In about 1999 I was asked to analyze the data of pregnant women with respect to smoking for a major health insurance company. They were running a campaign to get pregnant women to stop smoking and they expected to find interesting data to support their case.

I used to teach college courses covering the topic. The text books said that smoking causes underweight premature babies. Because of this babies of smoking mothers are more likely to have birth defects. With alcohol, two drinks a day was considered safe, but with tobacco, there was no safe threshold. I thought this was rather strange. You smoke one cigarette while pregnant and you are more likely to have birth defects? Even for a hard core health fanatic that is difficult to believe.

Here is what was found in the data. Babies of smoking mothers average weight was 3232 grams (7.1 lbs.). Babies of non-smoking mothers averaged 3398 grams (7.5 lbs.). That is about a half pound difference and it is statistically significant. Seven pounds is a good healthy birth weight that does not set off any alarms. Babies are considered underweight if they are less than 2270 grams (5 lbs.). 4.5% of smoking mothers babies were underweight and 3.3% of non-smoking mothers babies were underweight. This difference is not significant. There is no indication here of a health risk from smoking based on weight.

The other risk factor is length of term. Normal gestation is 253 days. 4% of smoking mothers did not go to term and 7.8% of non-smoking mothers did not go to term. Smoking mothers did better than non-smoking mothers but the difference was not significant. There was obviously no risk from reduced term for smoking mothers.

Because the non-smoking mothers had heavier babies one would expect more C-Sections from the non-smoking mothers. There were about 20% more. This is significant at the .05 level but not the .01 level so you could argue the significance either way depending on your bias. The data here is limited because only 5% of pregnant women smoked but the trend for smoking mothers was toward less babies retained in the hospital, less C-Sections, insignificantly fewer pre-term deliveries and an insignificant increase in clinically underweight babies.

This data can be explained by assuming that when pregnant women are stressed, they self medicate to relieve the stress. Non-smoking women tend to eat more causing the baby to be larger and more difficult to deliver. This can also cause other problems. Smoking women tend to light up when under stress. This is less harmful to the baby than over-eating. For this reason smoking mothers tended to have better outcomes for baby and mother. They also cost less for the insurance company.
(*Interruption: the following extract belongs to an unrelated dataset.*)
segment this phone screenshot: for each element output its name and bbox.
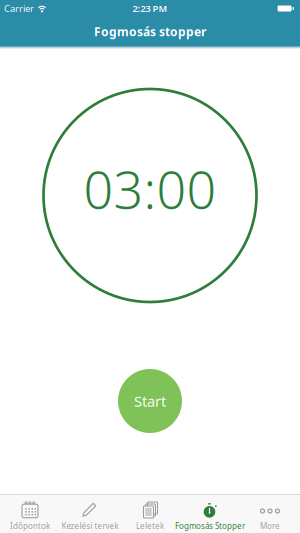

You might be interested in knowing that this information was not used. I was told that the medical insurance business is highly regulated by the government. The company was not allowed to tell the truth about these results even though it was better for the insurance company and for the patients.

I do not think these results suggest that women should start smoking when they get pregnant. I do think it indicates that it is very poor practice to try to get smoking mothers to stop smoking when they get pregnant.
About me

I have a Ph.D. in experimental psychology and have worked in both research and teaching. I am a health nut and do not endorse smoking or care to be around people smoking. I was shocked by these results. My bias if any is certainly against these results. However I think it is horrible to withhold information form people and intentionally give them bad advice to advance a political agenda.